Herein, we demonstrated the capacity of both PMBs alone and PMBs/Si-HPMC biphasic system to deliver growth factors in vitro for a sustained period of time. PMBs mechanical properties and their addition impact onto Si-HPMC hydrogel were explored. We observed that it was possible to disperse PMBs within Si-HPMC hydrogel precursor without impairing its gelation capacity neither than its injectability through a 23 G needle. Additionally, PMBs/Si-HPMC biphasic system showed a gel-like behavior and only little impact of PMBs addition on mechanical properties were highlighted. This finding suggest that PMBs would probably not create strong interactions with Si-HPMC hydrogel network, neither by crosslinking effect nor PMBs percolation. Additionally, the adsorption/release of two growth factors, TGF-β1 and GDF-5, was studied and a sustained delivery for up to 28 days was obtained. The maintenance of the biological activity of the released growth factors from PMBs was also shown. It is worth pointing out that the kinetic release of growth factors, up to 28 days, and their biological activity maintenance, appears to be compatible with a previously described hASC differentiation protocol towards NP cells (Colombier et al., 2016). These data suggest that PMBs/Si-HPMC biphasic system may be a promising candidate for the development of an innovative bioactive drug delivery system. Further experiments will determine whether growth factor loaded-PMBs/Si-HPMC biphasic system could be a suitable system for IVD regenerative medicine. In this view, we recently developed animal models of degenerative disc disease (Fusellier et al., 2016) in which preclinical relevance of our biphasic system could be assessed.
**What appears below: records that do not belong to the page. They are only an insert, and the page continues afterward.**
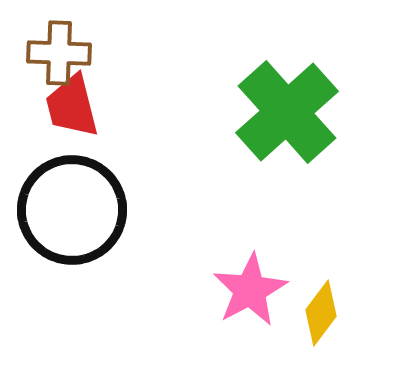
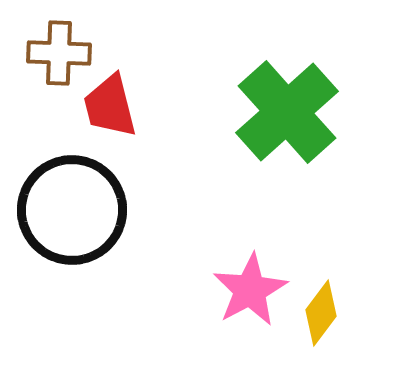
red trapezoid: moved 38 px right
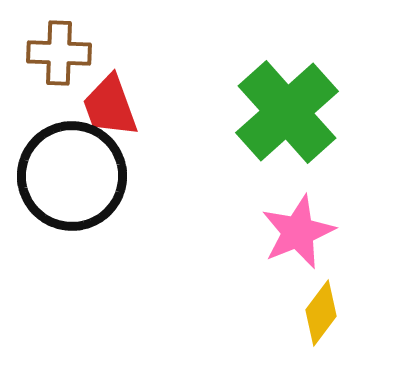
red trapezoid: rotated 6 degrees counterclockwise
black circle: moved 34 px up
pink star: moved 48 px right, 58 px up; rotated 6 degrees clockwise
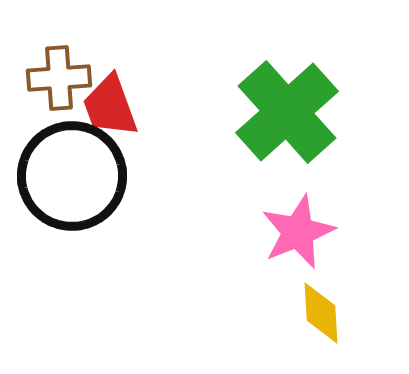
brown cross: moved 25 px down; rotated 6 degrees counterclockwise
yellow diamond: rotated 40 degrees counterclockwise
If successful, our data may offer new therapeutic window in the treatment of degenerative disc disease, which remains a huge unmet medical need.

Disclosure statement

No potential conflict of interest was reported by the authors.

Additional information

Funding

This work was supported by the Fondation de l’Avenir pour la Recherche Médicale Appliquée (FARMA ‘‘AP-RMA-2015-018’’), the Région Pays de la Loire (Projet Longévité, Mobilité Autonomie, Paris Scientifique ‘‘BIO2’’), the Agence Nationale pour la Recherche (ANR générique ‘‘REMEDIV’’, ANR Jeune Chercheur/Jeune Chercheuse ‘‘STIMUDISC’’) and the Fondation pour la Recherche Médicale (FRM Projet DBS20131128442).